Toradze appeared with the world's leading orchestras, such as Berlin Philharmonic, Mariinsky Theatre Orchestra, La Scala Philharmonic, Maggio Musicale Fiorentino, Bavarian Radio Symphony Orchestra, St. Petersburg Philharmonic, Orchestre National de France, City of Birmingham Symphony, London's Symphony, Philharmonic and Philharmonia Orchestras, NHK in Japan, Czech, Hungarian, Israeli, Rotterdam, Warsaw Philharmonics, the radio orchestras in Belgium, Germany, the Netherlands, Sweden, Finland and Italy. He performed with almost every major orchestra in the United States, including New York, Boston, Chicago, Cleveland, Philadelphia, Los Angeles, San Francisco, Minnesota, Houston, Detroit, Pittsburgh, Baltimore, Cincinnati, Seattle and Washington D.C. He also appeared with the symphonies of Montreal and Toronto. He worked with various notable conductors, including Vladimir Ashkenazy, Mikko Franck, Valery Gergiev, Paavo Järvi, Vladimir Jurowski, Gianandrea Noseda, Simon Rattle, Esa-Pekka Salonen, Jukka-Pekka Saraste, and Klaus Tennstedt.

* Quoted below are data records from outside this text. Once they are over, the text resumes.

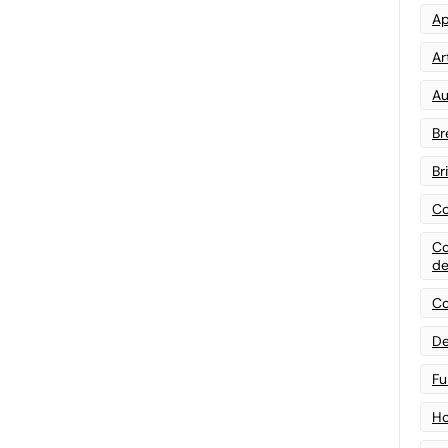
Ap
Art
Au
Br
Br
Co
Co
de
Co
De
Fu
Ho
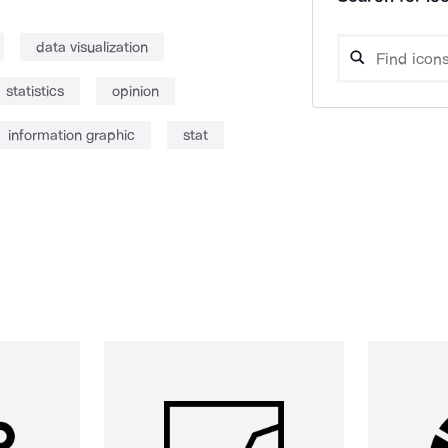
data visualization
statistics
opinion
information graphic
stat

Toradze was famous for his praying before he performed. When asked by classical radio host Bruce Duffie what advice he could give to aspiring concert pianists, Toradze replied, "Don't forget to pray to God before each performance and don't forget to give your soul enough air. Believe in the right purpose of art and believe in being human".

==Recordings==
Toradze, who specialized in Russian composers such as Rachmaninoff, Prokofiev, Stravinsky, and Tchaikovsky, recorded for the Philips and Angel/EMI record labels. Amongst his most notable recordings is his 1998 Prokofiev's five piano concertos with Valery Gergiev and the Mariinsky Orchestra for the Philips record label. From this set, Prokofiev's Piano Concerto No. 3 was named by International Piano Quarterly as "historically the best on record" from among over seventy recordings. Other recordings, for Angel/EMI, include Mussorgsky's Pictures at an Exhibition, Prokofiev's Seventh Piano Sonata, Stravinsky's Three Scenes from Petrushka, and Ravel's Miroirs and Gaspard de la nuit.

== Personal life and death ==
From 1990 to 2002, Toradze was married to pianist Susan Blake, with whom he had two sons, Alex and David. On April 23, 2022, Toradze suffered acute heart failure during a performance with the Vancouver Symphony Orchestra USA in Vancouver, Washington. He died less than three weeks later on May 11, 2022, in South Bend, Indiana, aged 69.